Your goal =>
Nothing is needed except the lines below that run from the one with "Image resolution: width=332, height=2576." through the one with "Daniel Hicks (76, 35)", repeated exactly.

Records =>
= Beginning of Section =

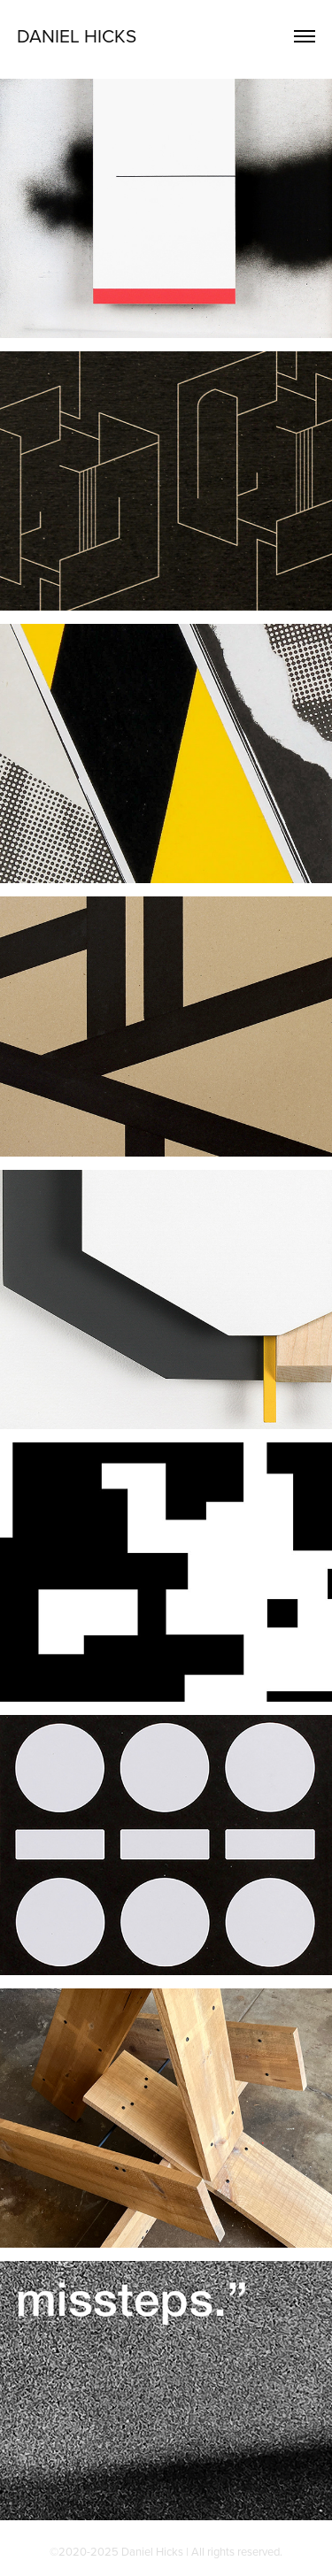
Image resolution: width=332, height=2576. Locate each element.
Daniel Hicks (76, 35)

= End of Section =
= Beginning of Section =

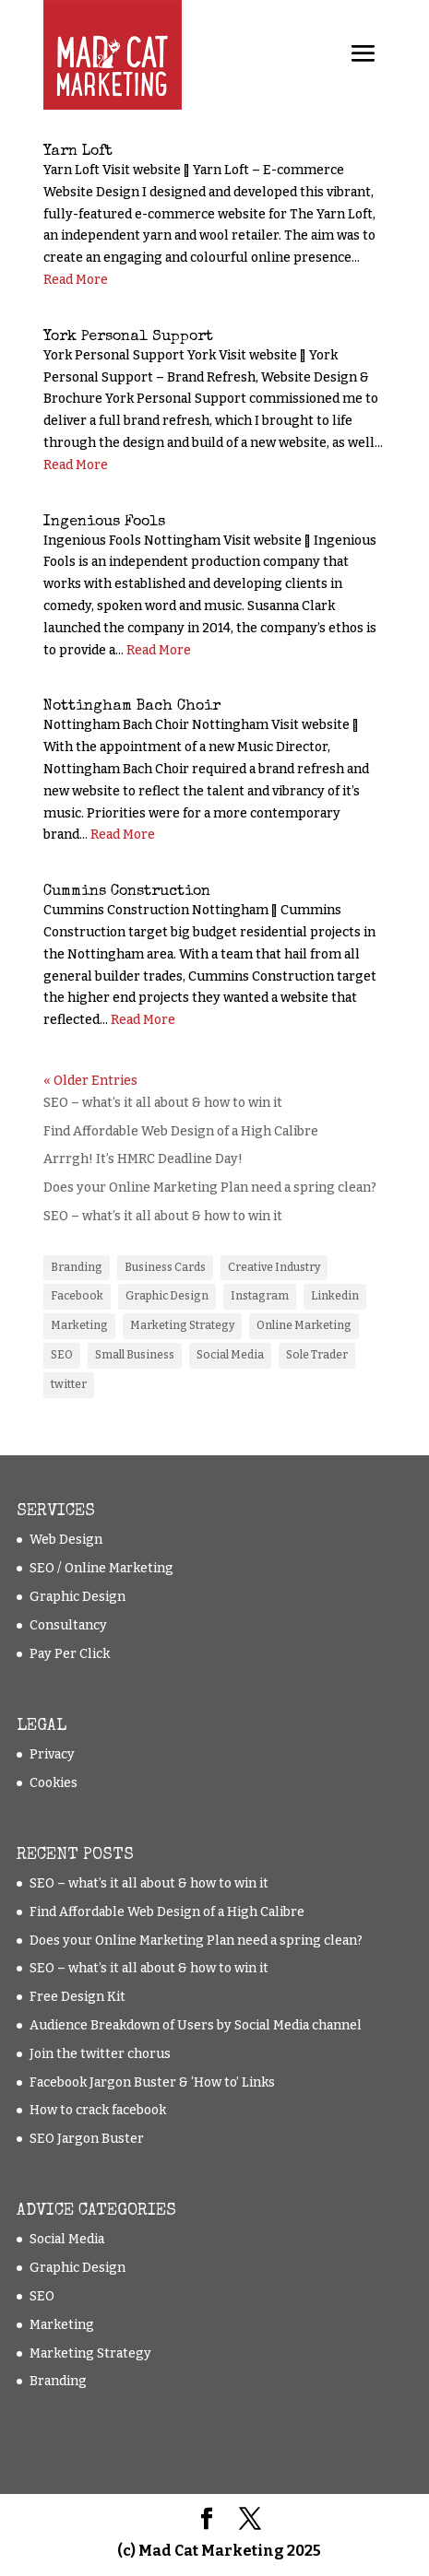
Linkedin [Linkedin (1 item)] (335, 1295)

= End of Section =
= Beginning of Section =

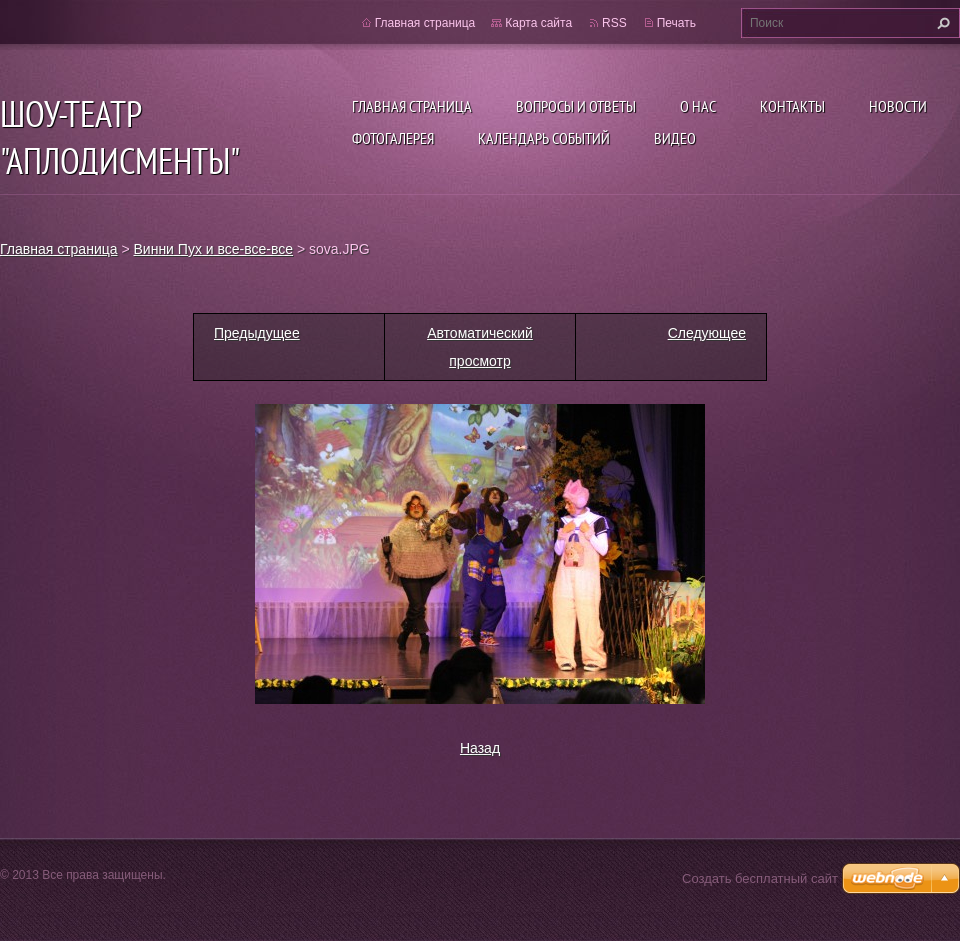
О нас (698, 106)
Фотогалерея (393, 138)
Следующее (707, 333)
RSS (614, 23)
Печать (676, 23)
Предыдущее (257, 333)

= End of Section =

Answer box =>
Image resolution: width=332, height=2576. Locate each element.
Daniel Hicks (76, 35)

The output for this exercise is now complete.